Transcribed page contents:
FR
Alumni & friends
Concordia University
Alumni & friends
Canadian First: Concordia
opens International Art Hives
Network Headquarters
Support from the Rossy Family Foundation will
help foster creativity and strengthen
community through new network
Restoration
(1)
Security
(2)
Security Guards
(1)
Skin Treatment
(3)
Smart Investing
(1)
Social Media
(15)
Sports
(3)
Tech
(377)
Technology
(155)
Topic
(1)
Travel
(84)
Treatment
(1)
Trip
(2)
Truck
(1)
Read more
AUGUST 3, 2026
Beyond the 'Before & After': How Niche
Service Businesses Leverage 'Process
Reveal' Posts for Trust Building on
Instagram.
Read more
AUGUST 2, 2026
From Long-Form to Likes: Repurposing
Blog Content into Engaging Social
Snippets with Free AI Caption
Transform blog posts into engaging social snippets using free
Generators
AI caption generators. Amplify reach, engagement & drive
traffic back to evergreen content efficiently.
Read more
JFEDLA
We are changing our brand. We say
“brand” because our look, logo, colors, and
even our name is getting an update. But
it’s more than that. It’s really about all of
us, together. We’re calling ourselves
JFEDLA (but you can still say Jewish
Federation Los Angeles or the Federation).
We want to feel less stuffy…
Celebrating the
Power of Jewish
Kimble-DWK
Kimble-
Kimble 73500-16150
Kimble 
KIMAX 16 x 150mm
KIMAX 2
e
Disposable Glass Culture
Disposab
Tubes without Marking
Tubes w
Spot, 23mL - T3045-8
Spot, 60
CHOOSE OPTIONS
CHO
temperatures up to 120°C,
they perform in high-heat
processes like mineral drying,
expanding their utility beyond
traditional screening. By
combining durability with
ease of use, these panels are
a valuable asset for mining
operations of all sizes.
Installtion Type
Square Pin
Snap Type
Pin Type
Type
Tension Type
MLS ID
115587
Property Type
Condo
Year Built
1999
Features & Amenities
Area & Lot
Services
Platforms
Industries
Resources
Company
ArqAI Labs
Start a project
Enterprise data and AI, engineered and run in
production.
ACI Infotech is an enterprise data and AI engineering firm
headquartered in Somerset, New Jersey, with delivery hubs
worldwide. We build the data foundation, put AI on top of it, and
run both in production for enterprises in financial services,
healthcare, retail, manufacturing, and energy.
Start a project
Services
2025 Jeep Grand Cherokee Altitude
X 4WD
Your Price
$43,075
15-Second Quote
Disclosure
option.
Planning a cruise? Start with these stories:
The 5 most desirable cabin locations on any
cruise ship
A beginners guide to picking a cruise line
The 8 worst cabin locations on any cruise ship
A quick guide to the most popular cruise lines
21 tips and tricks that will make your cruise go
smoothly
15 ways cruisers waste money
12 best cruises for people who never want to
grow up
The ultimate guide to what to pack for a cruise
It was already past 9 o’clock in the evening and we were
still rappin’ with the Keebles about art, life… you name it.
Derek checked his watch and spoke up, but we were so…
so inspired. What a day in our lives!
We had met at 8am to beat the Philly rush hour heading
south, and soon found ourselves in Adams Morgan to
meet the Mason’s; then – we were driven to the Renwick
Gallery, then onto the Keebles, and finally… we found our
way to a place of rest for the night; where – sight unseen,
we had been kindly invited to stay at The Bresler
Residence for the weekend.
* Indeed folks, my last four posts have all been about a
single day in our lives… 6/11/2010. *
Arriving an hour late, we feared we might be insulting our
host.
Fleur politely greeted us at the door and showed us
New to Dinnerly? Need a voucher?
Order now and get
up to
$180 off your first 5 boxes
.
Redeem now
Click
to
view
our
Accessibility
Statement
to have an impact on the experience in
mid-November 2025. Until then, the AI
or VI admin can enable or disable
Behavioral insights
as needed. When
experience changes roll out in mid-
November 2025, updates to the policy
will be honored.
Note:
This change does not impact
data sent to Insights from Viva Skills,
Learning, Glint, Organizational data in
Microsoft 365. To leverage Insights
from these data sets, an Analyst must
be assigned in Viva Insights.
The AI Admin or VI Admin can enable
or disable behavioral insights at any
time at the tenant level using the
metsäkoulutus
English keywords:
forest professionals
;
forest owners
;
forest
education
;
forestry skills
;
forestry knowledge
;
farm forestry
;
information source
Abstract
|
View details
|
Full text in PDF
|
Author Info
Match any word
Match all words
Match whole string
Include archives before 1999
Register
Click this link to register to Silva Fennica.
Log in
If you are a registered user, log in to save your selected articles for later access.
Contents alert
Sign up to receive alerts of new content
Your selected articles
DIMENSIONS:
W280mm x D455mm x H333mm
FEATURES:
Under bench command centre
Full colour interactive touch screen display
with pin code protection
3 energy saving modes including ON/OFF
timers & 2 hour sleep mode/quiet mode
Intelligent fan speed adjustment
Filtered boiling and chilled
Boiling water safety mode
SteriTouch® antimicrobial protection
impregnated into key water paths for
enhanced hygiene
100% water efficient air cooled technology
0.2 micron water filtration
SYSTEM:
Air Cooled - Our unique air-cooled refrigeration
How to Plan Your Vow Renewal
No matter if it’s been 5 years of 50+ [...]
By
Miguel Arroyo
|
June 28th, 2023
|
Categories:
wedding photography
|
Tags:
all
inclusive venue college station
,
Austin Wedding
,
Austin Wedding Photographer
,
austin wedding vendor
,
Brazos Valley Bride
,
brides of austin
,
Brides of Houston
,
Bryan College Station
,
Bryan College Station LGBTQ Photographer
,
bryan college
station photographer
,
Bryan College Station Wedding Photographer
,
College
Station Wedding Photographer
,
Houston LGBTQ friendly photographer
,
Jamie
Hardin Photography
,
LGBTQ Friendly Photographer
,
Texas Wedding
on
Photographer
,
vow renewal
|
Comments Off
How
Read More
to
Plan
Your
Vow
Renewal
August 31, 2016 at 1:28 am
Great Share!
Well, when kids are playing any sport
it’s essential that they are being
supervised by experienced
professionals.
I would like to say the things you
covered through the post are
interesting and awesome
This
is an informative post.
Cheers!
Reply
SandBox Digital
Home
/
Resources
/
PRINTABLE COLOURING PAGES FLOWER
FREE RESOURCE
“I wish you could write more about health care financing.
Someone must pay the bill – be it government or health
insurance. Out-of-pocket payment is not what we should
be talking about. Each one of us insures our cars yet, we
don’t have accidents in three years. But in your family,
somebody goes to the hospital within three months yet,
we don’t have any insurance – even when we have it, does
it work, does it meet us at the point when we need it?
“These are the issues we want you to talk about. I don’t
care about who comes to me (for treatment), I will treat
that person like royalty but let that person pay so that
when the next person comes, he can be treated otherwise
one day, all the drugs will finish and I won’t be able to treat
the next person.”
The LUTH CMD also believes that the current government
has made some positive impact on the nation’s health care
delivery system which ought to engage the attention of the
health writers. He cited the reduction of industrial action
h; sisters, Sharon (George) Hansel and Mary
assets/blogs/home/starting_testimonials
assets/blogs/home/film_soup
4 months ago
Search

- WHAT TO WORK ON:
In full and word for word, write out the data above.

- YOUR RESPONSE:
FR
Alumni & friends
Concordia University
Alumni & friends
Canadian First: Concordia
opens International Art Hives
Network Headquarters
Support from the Rossy Family Foundation will
help foster creativity and strengthen
community through new network
Restoration
(1)
Security
(2)
Security Guards
(1)
Skin Treatment
(3)
Smart Investing
(1)
Social Media
(15)
Sports
(3)
Tech
(377)
Technology
(155)
Topic
(1)
Travel
(84)
Treatment
(1)
Trip
(2)
Truck
(1)
Read more
AUGUST 3, 2026
Beyond the 'Before & After': How Niche
Service Businesses Leverage 'Process
Reveal' Posts for Trust Building on
Instagram.
Read more
AUGUST 2, 2026
From Long-Form to Likes: Repurposing
Blog Content into Engaging Social
Snippets with Free AI Caption
Transform blog posts into engaging social snippets using free
Generators
AI caption generators. Amplify reach, engagement & drive
traffic back to evergreen content efficiently.
Read more
JFEDLA
We are changing our brand. We say
“brand” because our look, logo, colors, and
even our name is getting an update. But
it’s more than that. It’s really about all of
us, together. We’re calling ourselves
JFEDLA (but you can still say Jewish
Federation Los Angeles or the Federation).
We want to feel less stuffy…
Celebrating the
Power of Jewish
Kimble-DWK
Kimble-
Kimble 73500-16150
Kimble 
KIMAX 16 x 150mm
KIMAX 2
e
Disposable Glass Culture
Disposab
Tubes without Marking
Tubes w
Spot, 23mL - T3045-8
Spot, 60
CHOOSE OPTIONS
CHO
temperatures up to 120°C,
they perform in high-heat
processes like mineral drying,
expanding their utility beyond
traditional screening. By
combining durability with
ease of use, these panels are
a valuable asset for mining
operations of all sizes.
Installtion Type
Square Pin
Snap Type
Pin Type
Type
Tension Type
MLS ID
115587
Property Type
Condo
Year Built
1999
Features & Amenities
Area & Lot
Services
Platforms
Industries
Resources
Company
ArqAI Labs
Start a project
Enterprise data and AI, engineered and run in
production.
ACI Infotech is an enterprise data and AI engineering firm
headquartered in Somerset, New Jersey, with delivery hubs
worldwide. We build the data foundation, put AI on top of it, and
run both in production for enterprises in financial services,
healthcare, retail, manufacturing, and energy.
Start a project
Services
2025 Jeep Grand Cherokee Altitude
X 4WD
Your Price
$43,075
15-Second Quote
Disclosure
option.
Planning a cruise? Start with these stories:
The 5 most desirable cabin locations on any
cruise ship
A beginners guide to picking a cruise line
The 8 worst cabin locations on any cruise ship
A quick guide to the most popular cruise lines
21 tips and tricks that will make your cruise go
smoothly
15 ways cruisers waste money
12 best cruises for people who never want to
grow up
The ultimate guide to what to pack for a cruise
It was already past 9 o’clock in the evening and we were
still rappin’ with the Keebles about art, life… you name it.
Derek checked his watch and spoke up, but we were so…
so inspired. What a day in our lives!
We had met at 8am to beat the Philly rush hour heading
south, and soon found ourselves in Adams Morgan to
meet the Mason’s; then – we were driven to the Renwick
Gallery, then onto the Keebles, and finally… we found our
way to a place of rest for the night; where – sight unseen,
we had been kindly invited to stay at The Bresler
Residence for the weekend.
* Indeed folks, my last four posts have all been about a
single day in our lives… 6/11/2010. *
Arriving an hour late, we feared we might be insulting our
host.
Fleur politely greeted us at the door and showed us
New to Dinnerly? Need a voucher?
Order now and get
up to
$180 off your first 5 boxes
.
Redeem now
Click
to
view
our
Accessibility
Statement
to have an impact on the experience in
mid-November 2025. Until then, the AI
or VI admin can enable or disable
Behavioral insights
as needed. When
experience changes roll out in mid-
November 2025, updates to the policy
will be honored.
Note:
This change does not impact
data sent to Insights from Viva Skills,
Learning, Glint, Organizational data in
Microsoft 365. To leverage Insights
from these data sets, an Analyst must
be assigned in Viva Insights.
The AI Admin or VI Admin can enable
or disable behavioral insights at any
time at the tenant level using the
metsäkoulutus
English keywords:
forest professionals
;
forest owners
;
forest
education
;
forestry skills
;
forestry knowledge
;
farm forestry
;
information source
Abstract
|
View details
|
Full text in PDF
|
Author Info
Match any word
Match all words
Match whole string
Include archives before 1999
Register
Click this link to register to Silva Fennica.
Log in
If you are a registered user, log in to save your selected articles for later access.
Contents alert
Sign up to receive alerts of new content
Your selected articles
DIMENSIONS:
W280mm x D455mm x H333mm
FEATURES:
Under bench command centre
Full colour interactive touch screen display
with pin code protection
3 energy saving modes including ON/OFF
timers & 2 hour sleep mode/quiet mode
Intelligent fan speed adjustment
Filtered boiling and chilled
Boiling water safety mode
SteriTouch® antimicrobial protection
impregnated into key water paths for
enhanced hygiene
100% water efficient air cooled technology
0.2 micron water filtration
SYSTEM:
Air Cooled - Our unique air-cooled refrigeration
How to Plan Your Vow Renewal
No matter if it’s been 5 years of 50+ [...]
By
Miguel Arroyo
|
June 28th, 2023
|
Categories:
wedding photography
|
Tags:
all
inclusive venue college station
,
Austin Wedding
,
Austin Wedding Photographer
,
austin wedding vendor
,
Brazos Valley Bride
,
brides of austin
,
Brides of Houston
,
Bryan College Station
,
Bryan College Station LGBTQ Photographer
,
bryan college
station photographer
,
Bryan College Station Wedding Photographer
,
College
Station Wedding Photographer
,
Houston LGBTQ friendly photographer
,
Jamie
Hardin Photography
,
LGBTQ Friendly Photographer
,
Texas Wedding
on
Photographer
,
vow renewal
|
Comments Off
How
Read More
to
Plan
Your
Vow
Renewal
August 31, 2016 at 1:28 am
Great Share!
Well, when kids are playing any sport
it’s essential that they are being
supervised by experienced
professionals.
I would like to say the things you
covered through the post are
interesting and awesome
This
is an informative post.
Cheers!
Reply
SandBox Digital
Home
/
Resources
/
PRINTABLE COLOURING PAGES FLOWER
FREE RESOURCE
“I wish you could write more about health care financing.
Someone must pay the bill – be it government or health
insurance. Out-of-pocket payment is not what we should
be talking about. Each one of us insures our cars yet, we
don’t have accidents in three years. But in your family,
somebody goes to the hospital within three months yet,
we don’t have any insurance – even when we have it, does
it work, does it meet us at the point when we need it?
“These are the issues we want you to talk about. I don’t
care about who comes to me (for treatment), I will treat
that person like royalty but let that person pay so that
when the next person comes, he can be treated otherwise
one day, all the drugs will finish and I won’t be able to treat
the next person.”
The LUTH CMD also believes that the current government
has made some positive impact on the nation’s health care
delivery system which ought to engage the attention of the
health writers. He cited the reduction of industrial action
h; sisters, Sharon (George) Hansel and Mary
assets/blogs/home/starting_testimonials
assets/blogs/home/film_soup
4 months ago
Search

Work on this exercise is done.